Re: [PATCH bpf-next v2 17/26] rqspinlock: Hardcode cond_acquire loops to asm-generic implementation
From: Kumar Kartikeya Dwivedi
Date: Fri Feb 07 2025 - 22:05:27 EST
On Sat, 8 Feb 2025 at 02:58, Alexei Starovoitov
<alexei.starovoitov@xxxxxxxxx> wrote:
>
> On Thu, Feb 6, 2025 at 2:55 AM Kumar Kartikeya Dwivedi <memxor@xxxxxxxxx> wrote:
> >
> > Currently, for rqspinlock usage, the implementation of
> > smp_cond_load_acquire (and thus, atomic_cond_read_acquire) are
> > susceptible to stalls on arm64, because they do not guarantee that the
> > conditional expression will be repeatedly invoked if the address being
> > loaded from is not written to by other CPUs. When support for
> > event-streams is absent (which unblocks stuck WFE-based loops every
> > ~100us), we may end up being stuck forever.
> >
> > This causes a problem for us, as we need to repeatedly invoke the
> > RES_CHECK_TIMEOUT in the spin loop to break out when the timeout
> > expires.
> >
> > Hardcode the implementation to the asm-generic version in rqspinlock.c
> > until support for smp_cond_load_acquire_timewait [0] lands upstream.
> >
> > [0]: https://lore.kernel.org/lkml/20250203214911.898276-1-ankur.a.arora@xxxxxxxxxx
> >
> > Cc: Ankur Arora <ankur.a.arora@xxxxxxxxxx>
> > Signed-off-by: Kumar Kartikeya Dwivedi <memxor@xxxxxxxxx>
> > ---
> > kernel/locking/rqspinlock.c | 41 ++++++++++++++++++++++++++++++++++---
> > 1 file changed, 38 insertions(+), 3 deletions(-)
> >
> > diff --git a/kernel/locking/rqspinlock.c b/kernel/locking/rqspinlock.c
> > index 49b4f3c75a3e..b4cceeecf29c 100644
> > --- a/kernel/locking/rqspinlock.c
> > +++ b/kernel/locking/rqspinlock.c
> > @@ -325,6 +325,41 @@ int __lockfunc resilient_tas_spin_lock(rqspinlock_t *lock, u64 timeout)
> > */
> > static DEFINE_PER_CPU_ALIGNED(struct qnode, qnodes[_Q_MAX_NODES]);
> >
> > +/*
> > + * Hardcode smp_cond_load_acquire and atomic_cond_read_acquire implementations
> > + * to the asm-generic implementation.
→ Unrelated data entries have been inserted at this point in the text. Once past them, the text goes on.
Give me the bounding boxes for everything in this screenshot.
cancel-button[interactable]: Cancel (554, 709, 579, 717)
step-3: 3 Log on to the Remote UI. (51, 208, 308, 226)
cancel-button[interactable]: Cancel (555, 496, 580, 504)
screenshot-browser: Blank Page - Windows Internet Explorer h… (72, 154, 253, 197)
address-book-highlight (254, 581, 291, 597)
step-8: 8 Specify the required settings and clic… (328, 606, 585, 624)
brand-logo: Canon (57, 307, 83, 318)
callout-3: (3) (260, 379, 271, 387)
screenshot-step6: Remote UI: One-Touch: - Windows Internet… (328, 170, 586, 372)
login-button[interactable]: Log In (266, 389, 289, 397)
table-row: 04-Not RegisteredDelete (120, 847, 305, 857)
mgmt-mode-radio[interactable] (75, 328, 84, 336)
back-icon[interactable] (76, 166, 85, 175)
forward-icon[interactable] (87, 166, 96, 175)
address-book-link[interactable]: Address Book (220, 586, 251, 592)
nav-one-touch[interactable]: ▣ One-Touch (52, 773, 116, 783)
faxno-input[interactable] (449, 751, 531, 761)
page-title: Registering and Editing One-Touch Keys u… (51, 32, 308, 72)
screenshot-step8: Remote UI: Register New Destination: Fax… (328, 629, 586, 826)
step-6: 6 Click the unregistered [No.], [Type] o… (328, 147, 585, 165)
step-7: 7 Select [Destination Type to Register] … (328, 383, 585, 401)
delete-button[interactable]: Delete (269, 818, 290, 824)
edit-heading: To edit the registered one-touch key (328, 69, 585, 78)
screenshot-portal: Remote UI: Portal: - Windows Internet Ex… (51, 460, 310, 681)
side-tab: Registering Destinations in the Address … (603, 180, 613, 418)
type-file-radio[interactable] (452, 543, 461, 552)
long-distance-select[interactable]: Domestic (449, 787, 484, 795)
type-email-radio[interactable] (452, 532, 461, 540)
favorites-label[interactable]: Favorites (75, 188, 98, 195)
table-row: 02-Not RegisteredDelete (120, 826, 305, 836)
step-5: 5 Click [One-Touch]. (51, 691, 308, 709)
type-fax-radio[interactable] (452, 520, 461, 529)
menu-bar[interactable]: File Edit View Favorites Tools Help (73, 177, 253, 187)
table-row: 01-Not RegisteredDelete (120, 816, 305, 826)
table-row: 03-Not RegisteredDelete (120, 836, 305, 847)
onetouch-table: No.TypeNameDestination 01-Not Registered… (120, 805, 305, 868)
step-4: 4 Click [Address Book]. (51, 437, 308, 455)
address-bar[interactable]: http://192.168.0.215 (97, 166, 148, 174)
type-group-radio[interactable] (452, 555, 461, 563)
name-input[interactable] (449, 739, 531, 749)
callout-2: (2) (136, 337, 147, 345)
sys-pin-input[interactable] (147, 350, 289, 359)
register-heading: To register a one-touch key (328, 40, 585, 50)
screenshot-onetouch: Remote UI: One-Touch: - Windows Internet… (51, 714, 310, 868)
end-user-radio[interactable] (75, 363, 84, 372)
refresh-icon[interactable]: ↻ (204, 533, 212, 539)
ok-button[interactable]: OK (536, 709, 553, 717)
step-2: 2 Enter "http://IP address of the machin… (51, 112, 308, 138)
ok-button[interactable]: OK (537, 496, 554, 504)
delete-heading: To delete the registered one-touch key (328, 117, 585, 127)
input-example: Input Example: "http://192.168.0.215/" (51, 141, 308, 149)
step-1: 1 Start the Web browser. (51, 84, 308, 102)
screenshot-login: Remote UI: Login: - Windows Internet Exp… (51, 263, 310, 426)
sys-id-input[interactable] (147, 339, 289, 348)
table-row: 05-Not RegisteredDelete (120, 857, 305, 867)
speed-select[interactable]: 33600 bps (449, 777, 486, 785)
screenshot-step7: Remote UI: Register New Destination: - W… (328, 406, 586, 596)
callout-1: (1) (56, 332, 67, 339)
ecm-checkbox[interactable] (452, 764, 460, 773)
In rqspinlock code, our conditional
> > + * expression involves checking the value _and_ additionally a timeout. However,
> > + * on arm64, the WFE-based implementation may never spin again if no stores
> > + * occur to the locked byte in the lock word. As such, we may be stuck forever
> > + * if event-stream based unblocking is not available on the platform for WFE
> > + * spin loops (arch_timer_evtstrm_available).
> > + *
> > + * Once support for smp_cond_load_acquire_timewait [0] lands, we can drop this
> > + * workaround.
> > + *
> > + * [0]: https://lore.kernel.org/lkml/20250203214911.898276-1-ankur.a.arora@xxxxxxxxxx
> > + */
>
> It's fine as a workaround for now to avoid being blocked
> on Ankur's set (which will go via different tree too),
> but in v3 pls add an extra patch that demonstrates the final result
> with WFE stuff working as designed without amortizing
> in RES_CHECK_TIMEOUT() macro.
> Guessing RES_CHECK_TIMEOUT will have some ifdef to handle that case?
Yes, or we can pass in the check_timeout expression directly. I'll
make the change in v3.